We evaluate the predictive significance of the Advanced Lung Cancer Inflammation Index (ALI) in patients with advanced hepatocellular carcinoma (HCC) following therapy with immune checkpoint drugs. In 2018-2020, 98 patients with advanced hepatocellular carcinoma who were treated with immune checkpoint inhibitors at our hospital were compiled. Using the receiver operating characteristic (ROC) curve, the appropriate cut-off point for ALI was determined. Kaplan-Meier analysis, the Cox proportional hazards model, and Nomogram plots highlighted the relationship between ALI and overall survival (OS). The model was validated using calibration plots, receiver operating characteristic curves (ROC), and decision curve analysis (DCA), which was performed on 52 patient sets by external validation.
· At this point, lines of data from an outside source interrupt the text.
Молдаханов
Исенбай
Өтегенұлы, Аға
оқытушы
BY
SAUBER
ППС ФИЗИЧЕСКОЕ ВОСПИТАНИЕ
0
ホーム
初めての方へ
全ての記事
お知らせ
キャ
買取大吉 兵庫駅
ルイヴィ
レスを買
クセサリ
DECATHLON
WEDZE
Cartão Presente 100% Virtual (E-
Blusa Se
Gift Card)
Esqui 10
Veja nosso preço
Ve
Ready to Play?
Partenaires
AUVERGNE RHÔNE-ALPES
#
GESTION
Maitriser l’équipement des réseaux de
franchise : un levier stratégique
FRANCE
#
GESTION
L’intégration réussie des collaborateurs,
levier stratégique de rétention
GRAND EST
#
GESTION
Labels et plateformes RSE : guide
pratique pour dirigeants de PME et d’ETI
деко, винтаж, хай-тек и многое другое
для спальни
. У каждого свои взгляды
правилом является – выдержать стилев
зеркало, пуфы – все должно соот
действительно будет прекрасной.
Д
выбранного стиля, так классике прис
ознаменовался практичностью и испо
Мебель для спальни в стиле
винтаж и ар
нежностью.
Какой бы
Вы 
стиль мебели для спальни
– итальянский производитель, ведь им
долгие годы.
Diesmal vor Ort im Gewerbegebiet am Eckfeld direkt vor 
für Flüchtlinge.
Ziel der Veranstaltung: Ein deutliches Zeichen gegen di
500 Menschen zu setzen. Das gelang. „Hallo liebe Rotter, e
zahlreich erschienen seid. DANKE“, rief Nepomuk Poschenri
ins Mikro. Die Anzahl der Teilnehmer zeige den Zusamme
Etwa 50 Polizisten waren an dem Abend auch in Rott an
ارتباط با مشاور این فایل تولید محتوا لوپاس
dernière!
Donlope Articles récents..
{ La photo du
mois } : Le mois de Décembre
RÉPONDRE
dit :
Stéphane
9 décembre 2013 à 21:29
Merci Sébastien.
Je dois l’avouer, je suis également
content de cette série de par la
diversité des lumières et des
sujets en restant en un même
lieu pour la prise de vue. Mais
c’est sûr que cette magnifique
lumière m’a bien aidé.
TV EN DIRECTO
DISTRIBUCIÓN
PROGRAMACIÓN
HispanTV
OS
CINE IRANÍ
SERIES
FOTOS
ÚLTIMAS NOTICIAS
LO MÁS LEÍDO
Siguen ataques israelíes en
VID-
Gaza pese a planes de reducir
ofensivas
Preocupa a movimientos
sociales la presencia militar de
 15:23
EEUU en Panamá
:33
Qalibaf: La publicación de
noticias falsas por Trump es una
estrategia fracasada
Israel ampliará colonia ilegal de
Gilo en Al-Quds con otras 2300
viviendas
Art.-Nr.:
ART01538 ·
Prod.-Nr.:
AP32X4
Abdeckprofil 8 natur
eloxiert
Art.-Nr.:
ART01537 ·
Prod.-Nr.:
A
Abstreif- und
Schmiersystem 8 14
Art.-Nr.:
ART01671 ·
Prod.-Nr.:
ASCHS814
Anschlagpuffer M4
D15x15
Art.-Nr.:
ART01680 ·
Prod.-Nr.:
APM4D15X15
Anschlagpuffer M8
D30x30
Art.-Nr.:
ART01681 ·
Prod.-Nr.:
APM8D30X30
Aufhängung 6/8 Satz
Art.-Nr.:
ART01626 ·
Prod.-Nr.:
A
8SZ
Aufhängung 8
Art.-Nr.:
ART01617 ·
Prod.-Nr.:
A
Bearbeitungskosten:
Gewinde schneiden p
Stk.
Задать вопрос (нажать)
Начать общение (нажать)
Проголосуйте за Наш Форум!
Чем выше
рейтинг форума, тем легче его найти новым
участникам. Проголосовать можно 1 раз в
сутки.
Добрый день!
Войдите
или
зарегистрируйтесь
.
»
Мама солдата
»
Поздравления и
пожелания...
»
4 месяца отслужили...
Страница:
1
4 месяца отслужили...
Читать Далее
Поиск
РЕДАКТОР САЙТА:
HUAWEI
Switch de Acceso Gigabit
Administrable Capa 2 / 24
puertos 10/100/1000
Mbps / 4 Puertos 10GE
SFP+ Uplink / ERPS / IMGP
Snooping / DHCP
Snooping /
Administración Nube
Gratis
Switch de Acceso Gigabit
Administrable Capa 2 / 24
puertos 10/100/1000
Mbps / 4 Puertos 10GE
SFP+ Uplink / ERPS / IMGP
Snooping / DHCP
The AUC for ALI was 0.663. The best cutoff value was 36.5, with a median overall survival (OS) of 473 days for patients with ALI≤ 36.5 and 611 days for those with ALI > 36.5. Univariate analysis revealed that the presence or absence of local treatment, alpha-fetoprotein (AFP), and ALI were prognostic factors; LASSO regression analysis identified four candidate variables. Multifactorial COX analysis revealed that high ALI was an independent prognostic factor for overall survival in both groups (HR = 0.411; 95% CI: 0.244-0.651; P<0.001). In addition, the Nomogram model that included ALI was able to predict the success of immunotherapy in patients with advanced liver cancer more accurately. ALI is a novel prognostic marker in immunotherapy-treated patients with advanced hepatocellular cancer.